When you reach the line containing "DONUTS福井店」福井市菅谷にオ", repeat that line and each one after it exactly until the records end, leaving out pictures.

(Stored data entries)
>>>>

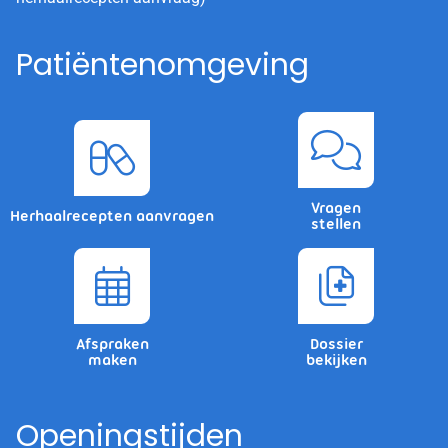
Patiëntenomgeving
Vragen
Herhaalrecepten aanvragen
stellen
Afspraken
Dossier
maken
bekijken
Openingstijden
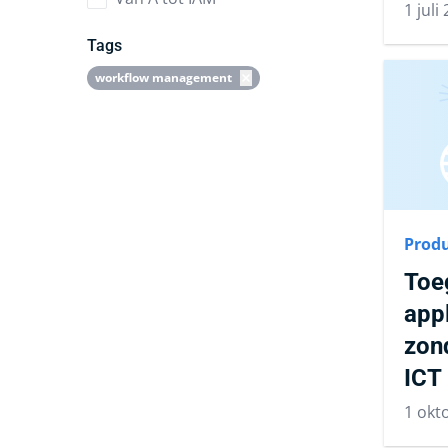
1 juli
Tags
workflow management
Produ
Toe
appl
zon
ICT
1 okt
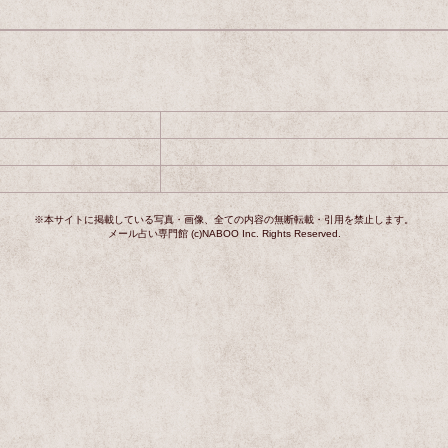
※本サイトに掲載している写真・画像、全ての内容の無断転載・引用を禁止します。
メール占い専門館 (c)NABOO Inc. Rights Reserved.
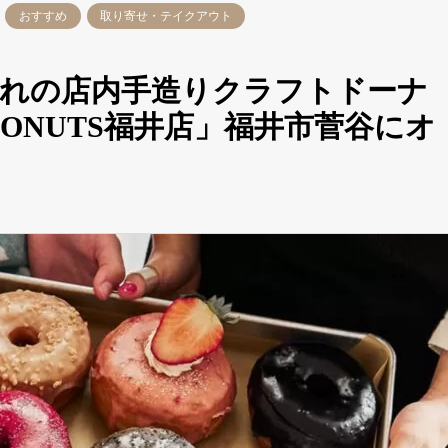
おすすめ
取り寄せ・テイクアウト
まれの店内手造りクラフトドーナ
DONUTS福井店」福井市菅谷にオ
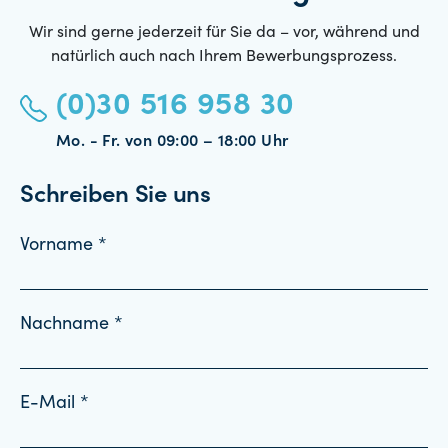
Wir sind gerne jederzeit für Sie da – vor, während und
natürlich auch nach Ihrem Bewerbungsprozess.
(0)30 516 958 30
Mo. - Fr. von 09:00 – 18:00 Uhr
Schreiben Sie uns
Vorname *
Nachname *
E-Mail *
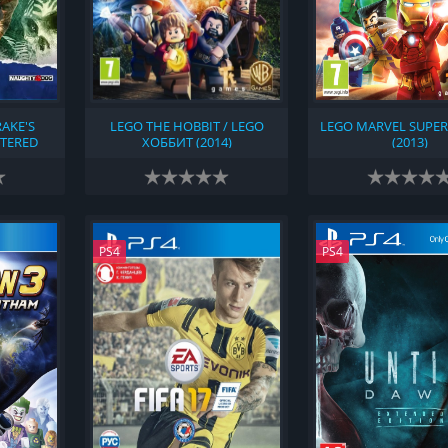
AKE'S
LEGO THE HOBBIT / LEGO
LEGO MARVEL SUPER
STERED
ХОББИТ (2014)
(2013)
PS4
PS4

<<<<

- ANSWER FOR THE TASK:
DONUTS福井店」福井市菅谷にオ
Wir sind gerne jederzeit für Sie da – vor, während und
natürlich auch nach Ihrem Bewerbungsprozess.
(0)30 516 958 30
Mo. - Fr. von 09:00 – 18:00 Uhr
Schreiben Sie uns
Vorname *
Nachname *
E-Mail *
AKE'S
LEGO THE HOBBIT / LEGO
LEGO MARVEL SUPER
STERED
ХОББИТ (2014)
(2013)
PS4
PS4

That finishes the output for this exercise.